Justice files brief to stall North Carolina’s bathroom bill

The Justice Department filed a legal brief late Tuesday night asking a federal judge to stop the implementation of North Carolina’s controversial bathroom law.

According to the 70-page brief, “excluding transgender men and women from bathroom and changing facilities consistent with their gender identity causes significant and irreparable physical, psychological, economic, social and stigmatic harm to transgender people.”

The law, House Bill 2, was passed by North Carolina’s legislature in a one-day specially convened session on March 23. Republican Gov. Pat McCrory signed it into law that same day.

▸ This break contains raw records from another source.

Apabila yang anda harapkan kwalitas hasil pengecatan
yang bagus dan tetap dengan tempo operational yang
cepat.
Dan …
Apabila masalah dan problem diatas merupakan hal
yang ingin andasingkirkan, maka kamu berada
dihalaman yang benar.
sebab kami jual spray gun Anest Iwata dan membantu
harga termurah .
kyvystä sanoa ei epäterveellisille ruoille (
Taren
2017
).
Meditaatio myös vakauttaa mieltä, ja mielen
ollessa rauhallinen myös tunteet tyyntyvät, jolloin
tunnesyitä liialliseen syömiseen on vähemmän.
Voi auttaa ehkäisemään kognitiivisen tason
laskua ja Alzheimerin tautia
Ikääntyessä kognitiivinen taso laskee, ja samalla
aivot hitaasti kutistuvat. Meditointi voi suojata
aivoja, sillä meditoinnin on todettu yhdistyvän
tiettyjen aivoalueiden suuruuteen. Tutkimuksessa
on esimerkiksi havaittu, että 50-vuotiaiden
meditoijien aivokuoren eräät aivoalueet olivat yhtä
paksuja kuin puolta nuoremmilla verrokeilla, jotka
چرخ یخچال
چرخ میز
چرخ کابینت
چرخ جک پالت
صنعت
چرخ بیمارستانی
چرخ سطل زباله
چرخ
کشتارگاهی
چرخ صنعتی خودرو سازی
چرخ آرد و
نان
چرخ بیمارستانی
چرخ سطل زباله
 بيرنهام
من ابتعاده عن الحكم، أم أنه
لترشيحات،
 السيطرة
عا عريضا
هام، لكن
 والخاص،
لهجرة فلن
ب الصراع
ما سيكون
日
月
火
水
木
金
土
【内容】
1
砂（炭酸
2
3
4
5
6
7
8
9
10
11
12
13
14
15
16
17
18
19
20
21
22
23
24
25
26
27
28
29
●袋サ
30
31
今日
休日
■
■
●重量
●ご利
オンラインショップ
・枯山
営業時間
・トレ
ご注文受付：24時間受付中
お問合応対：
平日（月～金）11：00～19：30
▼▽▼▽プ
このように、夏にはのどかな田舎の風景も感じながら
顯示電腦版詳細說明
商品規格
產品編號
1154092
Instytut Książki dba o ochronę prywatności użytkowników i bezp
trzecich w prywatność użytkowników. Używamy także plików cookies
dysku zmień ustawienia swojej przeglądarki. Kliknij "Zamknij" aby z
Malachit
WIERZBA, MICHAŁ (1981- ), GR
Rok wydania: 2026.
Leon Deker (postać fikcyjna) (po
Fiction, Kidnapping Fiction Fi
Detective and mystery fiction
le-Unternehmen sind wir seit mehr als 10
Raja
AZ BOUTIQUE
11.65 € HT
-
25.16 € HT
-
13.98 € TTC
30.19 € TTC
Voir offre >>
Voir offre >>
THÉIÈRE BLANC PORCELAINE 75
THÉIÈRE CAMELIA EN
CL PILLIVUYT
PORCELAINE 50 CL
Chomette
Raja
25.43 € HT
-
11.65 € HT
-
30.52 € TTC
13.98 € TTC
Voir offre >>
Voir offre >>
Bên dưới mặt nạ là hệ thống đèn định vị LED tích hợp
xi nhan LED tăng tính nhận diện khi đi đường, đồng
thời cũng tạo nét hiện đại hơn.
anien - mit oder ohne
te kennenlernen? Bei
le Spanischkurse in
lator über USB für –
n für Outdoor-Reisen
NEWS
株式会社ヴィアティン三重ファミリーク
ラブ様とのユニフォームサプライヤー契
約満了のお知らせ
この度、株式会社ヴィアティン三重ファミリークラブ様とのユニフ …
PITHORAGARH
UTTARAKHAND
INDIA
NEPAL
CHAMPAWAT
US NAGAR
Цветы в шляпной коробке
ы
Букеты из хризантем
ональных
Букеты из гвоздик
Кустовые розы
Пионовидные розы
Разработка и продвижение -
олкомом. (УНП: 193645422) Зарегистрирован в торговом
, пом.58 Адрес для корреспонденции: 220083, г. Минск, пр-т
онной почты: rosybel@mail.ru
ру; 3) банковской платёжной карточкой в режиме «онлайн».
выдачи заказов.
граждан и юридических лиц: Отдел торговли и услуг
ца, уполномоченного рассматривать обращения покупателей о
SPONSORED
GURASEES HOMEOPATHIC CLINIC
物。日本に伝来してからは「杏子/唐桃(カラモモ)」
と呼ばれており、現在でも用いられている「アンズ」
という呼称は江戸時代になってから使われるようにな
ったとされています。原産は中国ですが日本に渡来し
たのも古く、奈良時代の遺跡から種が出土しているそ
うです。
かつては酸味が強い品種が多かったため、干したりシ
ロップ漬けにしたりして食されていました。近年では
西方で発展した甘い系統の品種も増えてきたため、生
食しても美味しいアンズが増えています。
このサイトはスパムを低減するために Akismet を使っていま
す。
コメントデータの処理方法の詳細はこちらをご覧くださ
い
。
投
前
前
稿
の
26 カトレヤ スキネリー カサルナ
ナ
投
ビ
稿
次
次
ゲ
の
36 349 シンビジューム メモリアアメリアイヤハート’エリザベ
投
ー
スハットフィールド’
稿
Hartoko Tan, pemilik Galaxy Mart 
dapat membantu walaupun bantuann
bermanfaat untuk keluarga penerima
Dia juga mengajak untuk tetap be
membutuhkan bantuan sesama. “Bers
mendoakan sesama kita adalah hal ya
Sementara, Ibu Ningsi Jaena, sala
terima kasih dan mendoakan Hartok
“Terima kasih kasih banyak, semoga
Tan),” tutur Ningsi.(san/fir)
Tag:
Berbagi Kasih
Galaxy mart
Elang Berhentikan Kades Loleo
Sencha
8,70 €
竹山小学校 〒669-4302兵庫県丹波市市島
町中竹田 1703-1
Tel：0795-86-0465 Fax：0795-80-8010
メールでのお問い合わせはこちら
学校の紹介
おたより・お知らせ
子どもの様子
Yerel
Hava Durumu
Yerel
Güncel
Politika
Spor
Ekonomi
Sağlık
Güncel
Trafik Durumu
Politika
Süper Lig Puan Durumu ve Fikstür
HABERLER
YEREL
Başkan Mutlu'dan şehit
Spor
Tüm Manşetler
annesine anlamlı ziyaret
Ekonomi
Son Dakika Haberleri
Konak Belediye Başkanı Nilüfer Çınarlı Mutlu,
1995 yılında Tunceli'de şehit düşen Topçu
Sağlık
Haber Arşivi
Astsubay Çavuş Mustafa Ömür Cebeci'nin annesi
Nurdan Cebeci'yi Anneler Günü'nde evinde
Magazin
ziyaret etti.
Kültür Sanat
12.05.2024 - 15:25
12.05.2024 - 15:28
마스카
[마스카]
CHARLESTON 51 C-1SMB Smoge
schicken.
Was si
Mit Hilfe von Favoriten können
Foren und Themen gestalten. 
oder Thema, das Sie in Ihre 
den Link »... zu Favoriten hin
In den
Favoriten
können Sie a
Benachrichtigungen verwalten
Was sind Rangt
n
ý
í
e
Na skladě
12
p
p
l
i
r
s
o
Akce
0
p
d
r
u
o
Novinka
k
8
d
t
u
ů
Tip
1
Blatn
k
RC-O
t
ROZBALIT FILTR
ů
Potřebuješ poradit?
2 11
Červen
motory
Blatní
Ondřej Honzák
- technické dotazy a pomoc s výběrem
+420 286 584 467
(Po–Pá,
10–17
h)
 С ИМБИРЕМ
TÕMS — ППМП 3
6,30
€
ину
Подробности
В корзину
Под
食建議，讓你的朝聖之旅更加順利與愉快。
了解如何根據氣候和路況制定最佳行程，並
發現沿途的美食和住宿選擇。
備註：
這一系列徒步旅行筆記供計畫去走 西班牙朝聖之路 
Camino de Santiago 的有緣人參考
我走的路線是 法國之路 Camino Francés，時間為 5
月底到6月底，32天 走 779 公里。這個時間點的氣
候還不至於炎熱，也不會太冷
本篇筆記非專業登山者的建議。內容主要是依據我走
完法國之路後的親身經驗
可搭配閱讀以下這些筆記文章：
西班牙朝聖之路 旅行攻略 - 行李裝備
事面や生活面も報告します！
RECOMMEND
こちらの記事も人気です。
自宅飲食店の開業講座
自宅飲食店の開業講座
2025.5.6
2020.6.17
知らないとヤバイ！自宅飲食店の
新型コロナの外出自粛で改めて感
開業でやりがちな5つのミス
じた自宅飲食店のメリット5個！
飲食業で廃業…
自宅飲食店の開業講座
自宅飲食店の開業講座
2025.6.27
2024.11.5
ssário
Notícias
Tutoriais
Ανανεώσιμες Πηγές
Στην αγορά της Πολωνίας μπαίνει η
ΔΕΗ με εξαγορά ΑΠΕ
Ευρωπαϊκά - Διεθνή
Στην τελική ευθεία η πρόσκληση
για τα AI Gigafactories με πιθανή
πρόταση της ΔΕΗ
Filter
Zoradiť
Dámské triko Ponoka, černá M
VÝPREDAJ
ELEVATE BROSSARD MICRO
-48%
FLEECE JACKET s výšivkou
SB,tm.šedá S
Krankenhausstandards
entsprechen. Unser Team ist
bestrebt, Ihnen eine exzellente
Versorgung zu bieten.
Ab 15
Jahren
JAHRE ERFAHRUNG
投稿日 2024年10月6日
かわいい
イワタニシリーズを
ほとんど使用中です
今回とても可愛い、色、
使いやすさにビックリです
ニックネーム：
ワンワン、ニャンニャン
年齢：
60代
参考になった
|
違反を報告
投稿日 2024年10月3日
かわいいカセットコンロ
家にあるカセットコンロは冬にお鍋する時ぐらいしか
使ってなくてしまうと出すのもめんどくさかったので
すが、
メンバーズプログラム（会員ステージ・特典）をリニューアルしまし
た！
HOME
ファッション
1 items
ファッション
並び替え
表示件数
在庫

Among other things, it requires transgender people to use the bathroom corresponding with their birth gender rather than gender identity in government facilities.

Attorney General Loretta Lynch announced in May that Justice would be acting to stop HB2. The DOJ and North Carolina are currently involved in dueling lawsuits on whether the law is discriminatory.

In the new brief, Justice cited a decision by the U.S. Court of Appeals for the Fourth Circuit in Virginia that upheld Virginia transgender teen Gavin Grimm’s right to use the boy’s bathroom under Title IX. Justice also argued that the law violates not just Title IX, but the Violence Against Women Act and the Civil Rights Act of 1964.

Because of those violations, the DOJ argued HB2 will be likely overturned.

“HB2 is not merely a solution to a nonexistent problem; it is state-sanctioned discrimination that is inflicting immediate and significant harm on transgender individuals. That, along with the balance of equities and the public interest in preventing discrimination, support a preliminary injunction halting compliance with and implementation of HB2,” the Justice argued.